Sans stabilité politique, l’octroi du prêt du FMI de 4,8 milliards de dollars – crucial pour le pays – risque en effet de prendre encore des mois de négociation, puisque c’est là l’une des conditions posées par l’institution monétaire. Autre condition : réduire le déficit budgétaire, passé de 19 milliards de dollars en 2011-2012 à 24 milliards en 2012-2013, et qui devrait dépasser les 29 milliards en 2013-2014. Le FMI demande de ramener la dette actuelle de 11 % du PIB (produit intérieur brut) à 9,6 % alors que certains membres du gouvernement prévoient qu’il pourrait atteindre 15,2 % si les procédures prévues ne sont pas mises en vigueur le mois prochain.

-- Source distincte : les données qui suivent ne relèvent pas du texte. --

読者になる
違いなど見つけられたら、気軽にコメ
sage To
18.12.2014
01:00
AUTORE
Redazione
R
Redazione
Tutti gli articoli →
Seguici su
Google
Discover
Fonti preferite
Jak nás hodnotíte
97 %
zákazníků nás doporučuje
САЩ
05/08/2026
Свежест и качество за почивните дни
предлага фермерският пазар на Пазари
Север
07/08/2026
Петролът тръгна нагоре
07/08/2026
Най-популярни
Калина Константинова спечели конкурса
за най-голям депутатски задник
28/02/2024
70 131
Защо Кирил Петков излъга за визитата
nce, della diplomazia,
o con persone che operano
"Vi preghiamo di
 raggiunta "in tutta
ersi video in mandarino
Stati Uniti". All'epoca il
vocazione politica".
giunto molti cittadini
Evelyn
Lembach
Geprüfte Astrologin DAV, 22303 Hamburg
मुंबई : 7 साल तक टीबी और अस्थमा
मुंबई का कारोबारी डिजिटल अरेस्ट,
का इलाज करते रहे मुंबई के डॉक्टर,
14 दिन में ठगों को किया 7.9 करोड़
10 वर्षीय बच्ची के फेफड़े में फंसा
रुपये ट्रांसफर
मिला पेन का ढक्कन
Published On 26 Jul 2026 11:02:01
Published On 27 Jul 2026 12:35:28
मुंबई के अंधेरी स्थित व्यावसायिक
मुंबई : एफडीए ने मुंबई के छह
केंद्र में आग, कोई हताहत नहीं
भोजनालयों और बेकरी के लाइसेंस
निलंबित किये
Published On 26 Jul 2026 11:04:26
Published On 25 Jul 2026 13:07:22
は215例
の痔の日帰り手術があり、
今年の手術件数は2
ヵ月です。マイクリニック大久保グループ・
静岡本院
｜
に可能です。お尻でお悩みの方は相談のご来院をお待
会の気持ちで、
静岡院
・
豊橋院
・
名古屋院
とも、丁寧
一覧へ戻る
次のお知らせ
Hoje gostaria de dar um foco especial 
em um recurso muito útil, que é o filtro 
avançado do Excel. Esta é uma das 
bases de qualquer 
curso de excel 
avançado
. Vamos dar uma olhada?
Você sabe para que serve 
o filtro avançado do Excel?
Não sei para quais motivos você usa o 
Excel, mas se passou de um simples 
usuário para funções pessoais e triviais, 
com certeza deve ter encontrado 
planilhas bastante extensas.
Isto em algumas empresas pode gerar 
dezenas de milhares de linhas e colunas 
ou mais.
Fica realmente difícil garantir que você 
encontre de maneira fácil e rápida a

Des mesures d’austérité sur la sellette

Pour réduire la dette abyssale, le gouvernement prévoit une baisse des subventions et une augmentation des recettes fiscales de 13 milliards de dollars. Des mesures très impopulaires qui provoqueraient une nouvelle augmentation des prix et la colère de la rue. « Les Égyptiens vont devoir financer par la hausse des impôts et des taxes la baisse de la facture. Or, le coût de la vie a déjà augmenté de 20 %, le chômage atteint un taux record de 13 %, et les ménages s’endettent. Je ne vois pas comment ils pourraient verser de l’argent qu’ils n’ont pas ! C’est la révolte sociale assurée », redoute Hachim Mourad, rédacteur en chef de Al Ahram. Si Christine Lagarde, présidente du FMI, a promis que l’institution « ne quittera pas la table des négociations », les Frères Musulmans répugnent à engager ces mesures d’austérité et ont demandé de rehausser le prêt à 6,3 milliards de dollars. Un feu vert de l’institution monétaire permettrait de relancer l’économie du pays et de rassurer les investisseurs privés, échaudés par la chute du tourisme et des investissements étrangers. Et de débloquer d’autres aides, comme celles de l’Union européenne, de la Banque africaine de développement ou de la Banque mondiale.

Des amis fidèles

Mais ni le Conseil suprême des forces armées, en charge de la transition, ni le gouvernement ne sont parvenus à satisfaire les conditions posées par le FMI. L’administration du président Morsi, est-elle vraiment encline à mettre en application l’indispensable plan d’austérité imposé par le FMI ? On peut en douter, d’autant que le Qatar, fidèle allié des Frères, va réinjecter trois milliards de dollars sous la forme d’achat d’obligations. Depuis l’élection de Morsi, Doha a déjà aidé l’Égypte à hauteur de cinq milliards de dollars, en lui offrant un crédit sans contrepartie. Et Le Caire vient également de recevoir des nouvelles autorités libyennes un prêt sans intérêt de deux milliards de dollars sur cinq ans.